= Matron literature =

Matron literature (also known as hen lit) is a literary genre which focuses on older female characters as protagonists. The genre has increased in popularity as the baby boomers have aged and female readers have sought characters to identify with. Subjects are often romantic in nature, and heroines are usually between the ages of 45 and 65. Matron lit characters were often married at one point, but are no longer with their spouses or living with their children. There are usually feminist themes in matron literature, though some works are more overtly feminist than others.

Matron literature has only recently become prominent. It can be regarded as a sub-category of boomer lit, although it originated as an offshoot of chick lit, which became quite popular in the late 1990s. The idea of matron literature being chick lit for older women contributed to the alternative term hen lit for the movement. Since matron lit first began, it increased in scope; there are now industry publishing houses devoted solely to matron literature.

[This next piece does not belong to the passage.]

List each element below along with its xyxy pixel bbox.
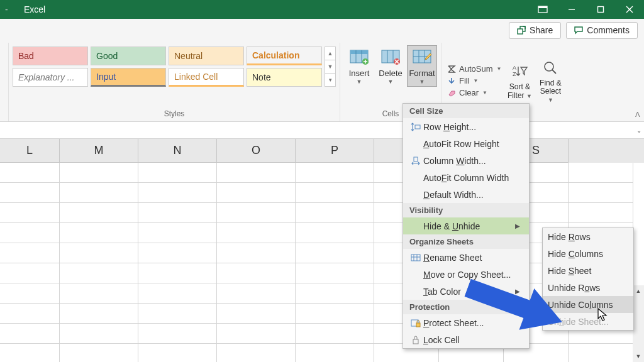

Authors of matron literature tend to themselves be women of similar age to their heroines, but are not exclusively so. Works by authors such as Larry McMurtry also are part of the genre. Many matron lit authors have developed popular series of books revolving around the same characters, like Joan Medlicott's Ladies of Covington. Other book titles play on themes of women in middle age, including menopause with The Hot Flash Club, The Crone Club and The Red Hat Club, which plays on the Red Hat Society for women over 50.